* **Dataset entries**:
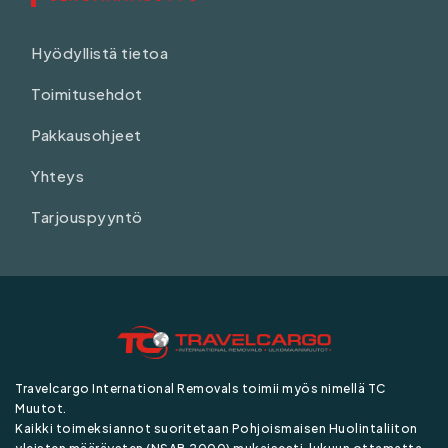
Hyödyllistä tietoa
Toimitusehdot
Pakkausohjeet
Yhteys
Tarjouspyyntö
Travelcargo International Removals toimii myös nimellä TC
Muutot.
Kaikki toimeksiannot suoritetaan Pohjoismaisen Huolintaliiton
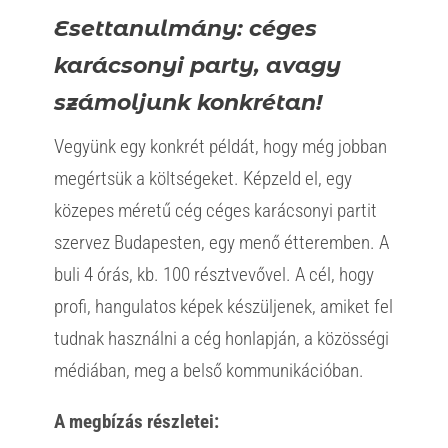
Esettanulmány: céges
karácsonyi party, avagy
számoljunk konkrétan!
Vegyünk egy konkrét példát, hogy még jobban
megértsük a költségeket. Képzeld el, egy
közepes méretű cég céges karácsonyi partit
szervez Budapesten, egy menő étteremben. A
buli 4 órás, kb. 100 résztvevővel. A cél, hogy
profi, hangulatos képek készüljenek, amiket fel
tudnak használni a cég honlapján, a közösségi
médiában, meg a belső kommunikációban.
A megbízás részletei:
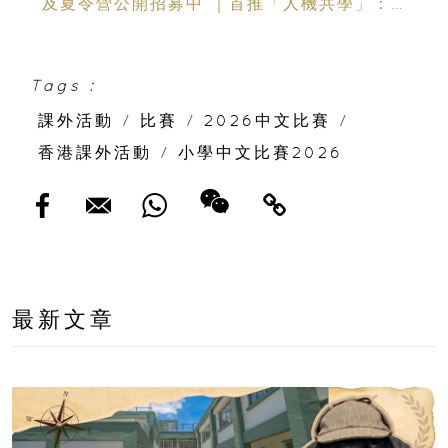
及夏令營公開招募中 ｜首推「人機共學」：
聯乘蘇格蘭場專家、拍賣官｜10-14 歲必報的
領袖體驗營
Tags :
課外活動
/
比賽
/
2026中文比賽
/
香港課外活動
/
小學中文比賽2026
最新文章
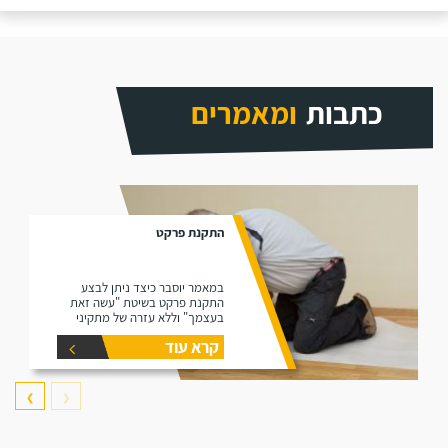
כתבות
ומאמרים
התקנת פרקט
במאמר יוסבר כיצד ניתן לבצע
התקנת פרקט בשיטת "עשה זאת
בעצמך" וללא עזרה של מתקיני
פרקטים.
קרא עוד
❯
❮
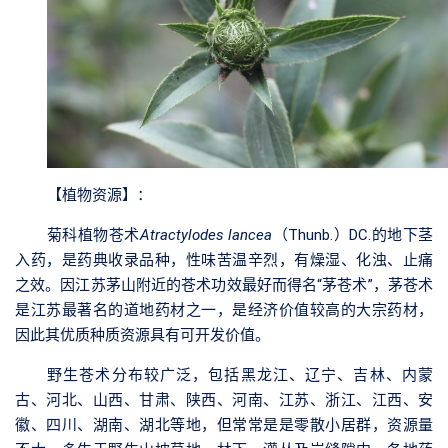
【植物资源】
：
菊科植物苍术
Atractylodes lancea
（Thunb.）DC.的地下茎
入药，是药典收录品种，性味苦温辛烈，有燥湿、化浊、止痛
之效。因江苏茅山附近的苍术功效最好而得名“茅苍术”，茅苍术
是江苏最著名的道地药材之一，是经济价值较高的大宗药材，
因此其优质种质资源具有可开发价值。
野生苍术分布较广泛，包括黑龙江、辽宁、吉林、内蒙
古、河北、山西、甘肃、陕西、河南、江苏、浙江、江西、安
徽、四川、湖南、湖北等地，但常常是是零散小居群，资源量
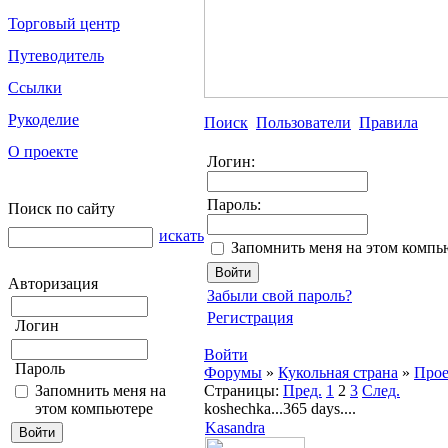
Торговый центр
Путеводитель
Ссылки
Рукоделие
Поиск
Пользователи
Правила
О проекте
Логин:
Пароль:
Поиск по сайту
искать
Запомнить меня на этом компь
Авторизация
Забыли свой пароль?
Регистрация
Логин
Войти
Пароль
Форумы
»
Кукольная страна
»
Прое
Запомнить меня на
Страницы:
Пред.
1
2
3
След.
этом компьютере
koshechka...365 days....
Kasandra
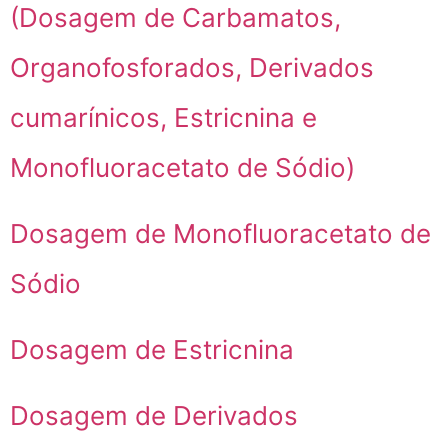
(Dosagem de Carbamatos,
Organofosforados, Derivados
cumarínicos, Estricnina e
Monofluoracetato de Sódio)
Dosagem de Monofluoracetato de
Sódio
Dosagem de Estricnina
Dosagem de Derivados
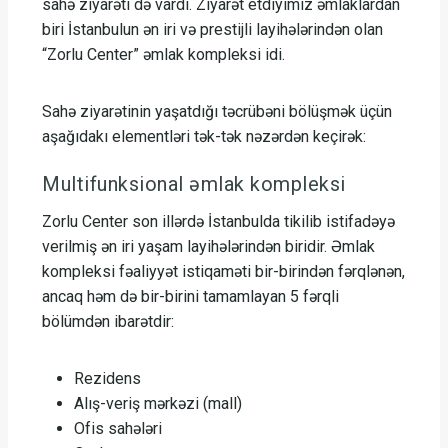
sahə ziyarəti də vardı. Ziyarət etdiyimiz əmlaklardan
biri İstanbulun ən iri və prestijli layihələrindən olan
“Zorlu Center” əmlak kompleksi idi.
Sahə ziyarətinin yaşatdığı təcrübəni bölüşmək üçün
aşağıdakı elementləri tək-tək nəzərdən keçirək:
Multifunksional əmlak kompleksi
Zorlu Center son illərdə İstanbulda tikilib istifadəyə
verilmiş ən iri yaşam layihələrindən biridir. Əmlak
kompleksi fəaliyyət istiqaməti bir-birindən fərqlənən,
ancaq həm də bir-birini tamamlayan 5 fərqli
bölümdən ibarətdir:
Rezidens
Alış-veriş mərkəzi (mall)
Ofis sahələri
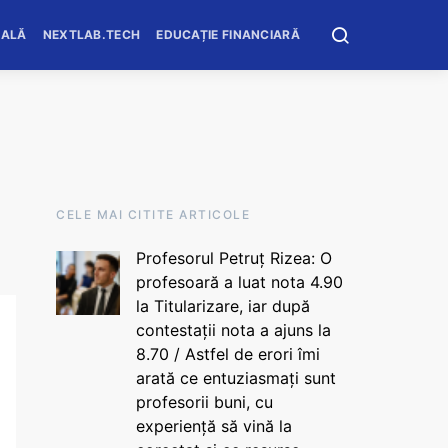
OALĂ
NEXTLAB.TECH
EDUCAȚIE FINANCIARĂ
CELE MAI CITITE ARTICOLE
Profesorul Petruț Rizea: O
profesoară a luat nota 4.90
la Titularizare, iar după
contestații nota a ajuns la
8.70 / Astfel de erori îmi
arată ce entuziasmați sunt
profesorii buni, cu
experiență să vină la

* **Work instruction**:
One number answers this exercise: the count of lines above in which the word "céges" appears.

* **Answer box**:
2